[Document layout detection data]
···
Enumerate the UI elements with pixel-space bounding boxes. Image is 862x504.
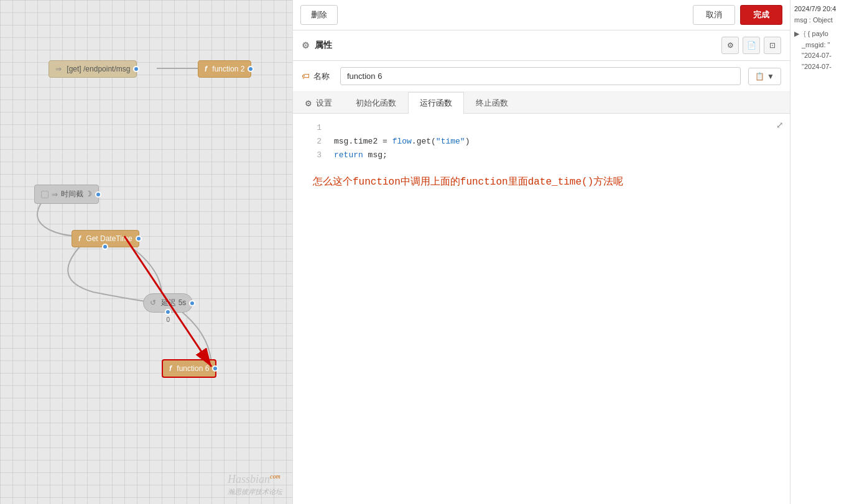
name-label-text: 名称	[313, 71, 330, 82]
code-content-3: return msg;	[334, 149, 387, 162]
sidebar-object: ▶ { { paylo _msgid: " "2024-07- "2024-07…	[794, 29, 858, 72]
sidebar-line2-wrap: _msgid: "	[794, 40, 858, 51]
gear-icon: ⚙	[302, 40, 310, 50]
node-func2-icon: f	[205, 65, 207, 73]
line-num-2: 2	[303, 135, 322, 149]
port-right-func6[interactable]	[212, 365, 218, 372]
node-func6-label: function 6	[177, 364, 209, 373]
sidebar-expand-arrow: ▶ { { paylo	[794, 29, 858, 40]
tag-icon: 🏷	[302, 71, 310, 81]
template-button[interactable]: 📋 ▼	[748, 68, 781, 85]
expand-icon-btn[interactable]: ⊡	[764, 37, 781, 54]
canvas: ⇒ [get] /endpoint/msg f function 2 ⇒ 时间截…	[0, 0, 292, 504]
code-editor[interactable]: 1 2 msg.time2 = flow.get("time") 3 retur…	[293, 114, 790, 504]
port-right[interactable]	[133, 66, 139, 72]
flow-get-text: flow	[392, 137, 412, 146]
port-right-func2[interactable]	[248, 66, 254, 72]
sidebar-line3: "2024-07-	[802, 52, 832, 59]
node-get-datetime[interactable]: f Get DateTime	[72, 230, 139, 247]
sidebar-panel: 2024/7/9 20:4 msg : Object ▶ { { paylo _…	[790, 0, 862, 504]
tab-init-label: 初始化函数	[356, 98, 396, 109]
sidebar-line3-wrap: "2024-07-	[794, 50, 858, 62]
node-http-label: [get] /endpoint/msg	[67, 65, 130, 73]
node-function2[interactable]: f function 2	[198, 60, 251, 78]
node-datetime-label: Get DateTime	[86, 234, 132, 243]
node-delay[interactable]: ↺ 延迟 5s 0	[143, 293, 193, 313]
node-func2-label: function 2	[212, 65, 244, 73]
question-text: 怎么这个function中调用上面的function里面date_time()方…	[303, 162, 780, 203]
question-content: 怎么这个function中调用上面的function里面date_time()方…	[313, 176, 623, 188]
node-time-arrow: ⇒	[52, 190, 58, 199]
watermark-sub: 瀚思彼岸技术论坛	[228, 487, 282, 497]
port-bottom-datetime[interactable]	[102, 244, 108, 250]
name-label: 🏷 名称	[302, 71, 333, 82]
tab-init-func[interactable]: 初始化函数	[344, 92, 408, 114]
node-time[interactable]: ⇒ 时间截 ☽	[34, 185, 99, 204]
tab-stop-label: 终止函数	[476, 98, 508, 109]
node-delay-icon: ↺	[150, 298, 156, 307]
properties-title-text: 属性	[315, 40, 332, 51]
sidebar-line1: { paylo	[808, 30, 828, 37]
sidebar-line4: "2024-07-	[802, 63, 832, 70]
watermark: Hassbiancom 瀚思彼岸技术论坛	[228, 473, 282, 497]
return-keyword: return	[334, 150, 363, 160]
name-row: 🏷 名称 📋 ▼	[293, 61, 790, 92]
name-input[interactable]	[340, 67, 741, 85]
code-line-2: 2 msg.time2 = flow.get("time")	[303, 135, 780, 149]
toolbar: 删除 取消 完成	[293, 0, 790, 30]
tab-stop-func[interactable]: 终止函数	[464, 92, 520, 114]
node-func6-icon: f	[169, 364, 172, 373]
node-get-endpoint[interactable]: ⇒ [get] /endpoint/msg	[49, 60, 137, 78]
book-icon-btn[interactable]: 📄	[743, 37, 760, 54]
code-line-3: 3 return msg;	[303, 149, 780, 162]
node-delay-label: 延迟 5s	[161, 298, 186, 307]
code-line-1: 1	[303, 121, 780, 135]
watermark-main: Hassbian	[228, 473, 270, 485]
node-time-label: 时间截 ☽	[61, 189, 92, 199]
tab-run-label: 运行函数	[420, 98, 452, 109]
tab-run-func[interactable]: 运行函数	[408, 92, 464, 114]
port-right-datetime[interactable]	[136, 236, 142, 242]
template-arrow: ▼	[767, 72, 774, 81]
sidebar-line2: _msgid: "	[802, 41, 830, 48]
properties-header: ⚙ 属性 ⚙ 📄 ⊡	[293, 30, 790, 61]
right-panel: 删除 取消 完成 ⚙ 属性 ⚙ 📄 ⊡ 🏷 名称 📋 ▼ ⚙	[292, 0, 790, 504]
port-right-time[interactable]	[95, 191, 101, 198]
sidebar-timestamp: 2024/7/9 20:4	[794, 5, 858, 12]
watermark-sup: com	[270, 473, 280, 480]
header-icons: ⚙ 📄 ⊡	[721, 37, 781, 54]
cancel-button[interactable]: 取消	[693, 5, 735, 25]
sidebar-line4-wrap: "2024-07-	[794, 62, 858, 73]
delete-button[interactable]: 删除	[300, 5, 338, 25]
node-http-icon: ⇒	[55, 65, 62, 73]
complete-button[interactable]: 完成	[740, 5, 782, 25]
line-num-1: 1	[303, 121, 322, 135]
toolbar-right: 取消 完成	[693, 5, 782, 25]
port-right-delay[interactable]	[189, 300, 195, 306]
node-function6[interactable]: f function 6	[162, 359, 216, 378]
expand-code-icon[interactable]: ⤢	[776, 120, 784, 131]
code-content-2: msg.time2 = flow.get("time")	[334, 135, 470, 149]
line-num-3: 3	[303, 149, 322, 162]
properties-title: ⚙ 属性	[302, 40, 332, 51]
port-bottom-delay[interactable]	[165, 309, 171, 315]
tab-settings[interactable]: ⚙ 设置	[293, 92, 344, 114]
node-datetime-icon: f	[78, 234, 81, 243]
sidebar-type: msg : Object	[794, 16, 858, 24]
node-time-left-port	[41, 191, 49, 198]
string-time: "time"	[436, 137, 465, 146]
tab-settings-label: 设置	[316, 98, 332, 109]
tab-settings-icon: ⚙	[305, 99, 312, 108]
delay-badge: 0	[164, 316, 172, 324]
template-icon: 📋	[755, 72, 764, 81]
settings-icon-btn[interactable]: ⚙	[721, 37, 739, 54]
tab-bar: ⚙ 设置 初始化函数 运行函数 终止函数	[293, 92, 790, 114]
···
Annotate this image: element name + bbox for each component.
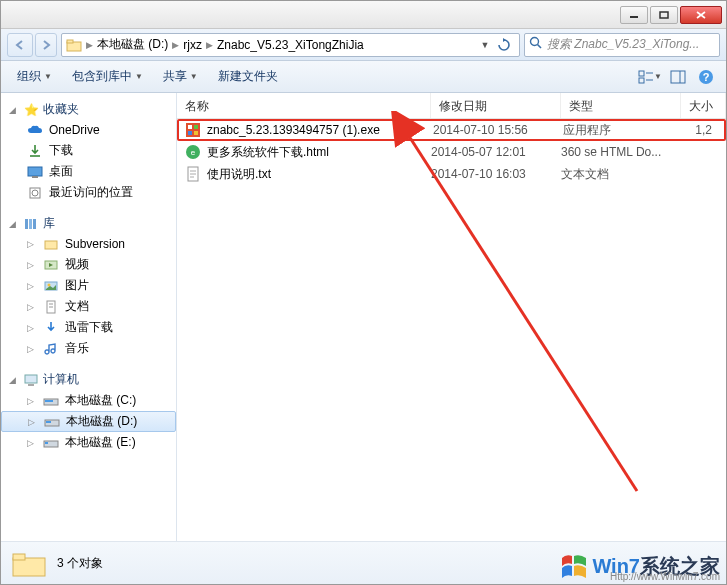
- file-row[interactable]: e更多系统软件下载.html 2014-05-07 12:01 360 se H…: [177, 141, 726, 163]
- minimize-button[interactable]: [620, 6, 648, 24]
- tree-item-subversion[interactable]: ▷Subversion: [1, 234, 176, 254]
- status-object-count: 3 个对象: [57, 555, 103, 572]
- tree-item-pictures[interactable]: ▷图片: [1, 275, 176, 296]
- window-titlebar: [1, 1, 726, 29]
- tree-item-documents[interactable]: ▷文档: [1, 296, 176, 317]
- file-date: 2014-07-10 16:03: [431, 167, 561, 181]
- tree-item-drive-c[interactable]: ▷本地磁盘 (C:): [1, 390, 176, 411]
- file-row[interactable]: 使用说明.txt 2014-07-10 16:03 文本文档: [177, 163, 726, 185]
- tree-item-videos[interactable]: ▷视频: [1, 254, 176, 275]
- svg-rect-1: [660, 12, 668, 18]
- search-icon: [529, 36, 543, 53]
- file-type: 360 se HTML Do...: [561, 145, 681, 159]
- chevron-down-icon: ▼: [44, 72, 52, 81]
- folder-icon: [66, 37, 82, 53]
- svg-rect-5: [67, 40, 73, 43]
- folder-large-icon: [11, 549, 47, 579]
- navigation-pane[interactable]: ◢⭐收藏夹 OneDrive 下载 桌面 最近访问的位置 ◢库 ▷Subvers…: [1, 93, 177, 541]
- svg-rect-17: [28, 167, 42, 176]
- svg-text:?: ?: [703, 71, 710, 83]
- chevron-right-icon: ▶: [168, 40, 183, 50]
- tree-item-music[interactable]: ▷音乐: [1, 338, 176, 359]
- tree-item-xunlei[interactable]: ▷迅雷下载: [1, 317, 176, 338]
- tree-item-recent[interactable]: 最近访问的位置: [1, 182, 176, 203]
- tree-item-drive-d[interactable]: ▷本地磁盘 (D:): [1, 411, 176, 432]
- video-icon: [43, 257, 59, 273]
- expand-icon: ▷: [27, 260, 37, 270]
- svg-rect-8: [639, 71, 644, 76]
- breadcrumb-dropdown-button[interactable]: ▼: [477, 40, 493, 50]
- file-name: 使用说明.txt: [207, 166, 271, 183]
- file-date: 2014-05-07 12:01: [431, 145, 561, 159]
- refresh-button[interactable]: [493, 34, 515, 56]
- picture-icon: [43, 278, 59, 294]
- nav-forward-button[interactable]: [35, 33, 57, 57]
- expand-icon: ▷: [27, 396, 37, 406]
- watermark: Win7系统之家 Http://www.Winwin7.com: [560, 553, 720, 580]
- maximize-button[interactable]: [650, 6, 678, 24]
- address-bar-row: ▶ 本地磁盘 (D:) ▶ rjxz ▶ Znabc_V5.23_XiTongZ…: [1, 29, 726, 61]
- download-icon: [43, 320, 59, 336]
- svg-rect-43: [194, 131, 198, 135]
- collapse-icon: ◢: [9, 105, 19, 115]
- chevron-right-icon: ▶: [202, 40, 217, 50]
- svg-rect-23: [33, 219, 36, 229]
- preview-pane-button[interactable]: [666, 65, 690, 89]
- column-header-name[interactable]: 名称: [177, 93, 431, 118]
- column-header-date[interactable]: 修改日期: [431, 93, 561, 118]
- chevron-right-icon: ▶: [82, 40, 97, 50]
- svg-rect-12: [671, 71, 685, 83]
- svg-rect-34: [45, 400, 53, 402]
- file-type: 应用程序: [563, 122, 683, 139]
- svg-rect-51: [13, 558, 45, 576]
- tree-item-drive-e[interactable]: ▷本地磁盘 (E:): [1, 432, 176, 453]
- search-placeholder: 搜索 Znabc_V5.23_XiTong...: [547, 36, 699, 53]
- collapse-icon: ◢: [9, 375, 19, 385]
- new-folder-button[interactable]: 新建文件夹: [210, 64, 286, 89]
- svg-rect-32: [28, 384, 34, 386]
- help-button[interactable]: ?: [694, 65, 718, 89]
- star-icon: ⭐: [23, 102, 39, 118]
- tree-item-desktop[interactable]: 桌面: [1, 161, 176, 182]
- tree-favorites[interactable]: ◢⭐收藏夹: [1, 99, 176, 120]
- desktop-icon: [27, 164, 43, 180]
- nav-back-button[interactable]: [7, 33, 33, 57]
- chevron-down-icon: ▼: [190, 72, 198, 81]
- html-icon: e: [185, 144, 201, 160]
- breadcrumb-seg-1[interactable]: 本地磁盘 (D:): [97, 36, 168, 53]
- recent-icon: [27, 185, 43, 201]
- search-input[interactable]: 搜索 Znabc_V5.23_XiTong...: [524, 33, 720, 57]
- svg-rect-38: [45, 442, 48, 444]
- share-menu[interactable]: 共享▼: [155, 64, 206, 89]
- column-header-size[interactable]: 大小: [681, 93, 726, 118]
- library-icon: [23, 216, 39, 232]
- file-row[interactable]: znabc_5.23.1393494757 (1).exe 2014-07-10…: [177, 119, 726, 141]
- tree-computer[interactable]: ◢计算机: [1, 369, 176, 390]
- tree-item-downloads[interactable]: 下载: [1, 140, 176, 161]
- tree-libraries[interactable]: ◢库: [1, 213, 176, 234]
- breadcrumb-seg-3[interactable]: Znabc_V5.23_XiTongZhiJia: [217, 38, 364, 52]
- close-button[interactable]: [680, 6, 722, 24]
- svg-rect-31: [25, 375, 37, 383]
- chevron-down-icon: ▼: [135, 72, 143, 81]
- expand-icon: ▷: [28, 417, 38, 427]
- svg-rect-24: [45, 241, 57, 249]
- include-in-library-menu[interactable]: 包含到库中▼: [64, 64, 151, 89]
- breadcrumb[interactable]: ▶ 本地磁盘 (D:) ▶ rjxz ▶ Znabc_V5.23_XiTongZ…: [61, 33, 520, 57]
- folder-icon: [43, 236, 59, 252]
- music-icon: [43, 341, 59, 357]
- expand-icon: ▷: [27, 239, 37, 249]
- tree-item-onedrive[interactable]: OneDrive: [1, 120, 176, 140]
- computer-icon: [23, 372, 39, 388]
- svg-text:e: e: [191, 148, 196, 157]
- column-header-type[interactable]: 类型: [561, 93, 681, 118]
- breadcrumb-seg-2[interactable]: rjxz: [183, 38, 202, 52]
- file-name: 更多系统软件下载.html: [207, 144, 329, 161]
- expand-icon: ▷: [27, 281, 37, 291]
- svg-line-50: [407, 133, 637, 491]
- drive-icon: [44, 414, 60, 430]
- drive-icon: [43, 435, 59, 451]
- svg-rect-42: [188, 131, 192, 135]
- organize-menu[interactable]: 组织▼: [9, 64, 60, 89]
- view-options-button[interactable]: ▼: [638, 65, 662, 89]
···
YOUR ASSIGNMENT:
Work out how many lines in the entries contain "终止函数" and give that number alone.

TASK ANSWER:
3